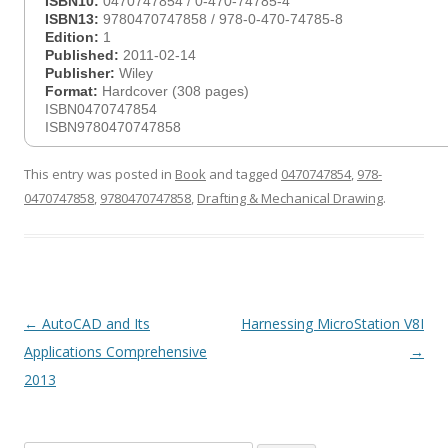
ISBN10:
0470747854 / 0-470-74785-4
ISBN13:
9780470747858 / 978-0-470-74785-8
Edition:
1
Published:
2011-02-14
Publisher:
Wiley
Format:
Hardcover (308 pages)
ISBN0470747854
ISBN9780470747858
This entry was posted in
Book
and tagged
0470747854
,
978-
0470747858
,
9780470747858
,
Drafting & Mechanical Drawing
.
Post
←
AutoCAD and Its
Harnessing MicroStation V8I
navigation
Applications Comprehensive
→
2013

·····

-- Work instructions --
Copy the material above word for word, images excluded.

-- Your solution --
ISBN10:
0470747854 / 0-470-74785-4
ISBN13:
9780470747858 / 978-0-470-74785-8
Edition:
1
Published:
2011-02-14
Publisher:
Wiley
Format:
Hardcover (308 pages)
ISBN0470747854
ISBN9780470747858
This entry was posted in
Book
and tagged
0470747854
,
978-
0470747858
,
9780470747858
,
Drafting & Mechanical Drawing
.
Post
←
AutoCAD and Its
Harnessing MicroStation V8I
navigation
Applications Comprehensive
→
2013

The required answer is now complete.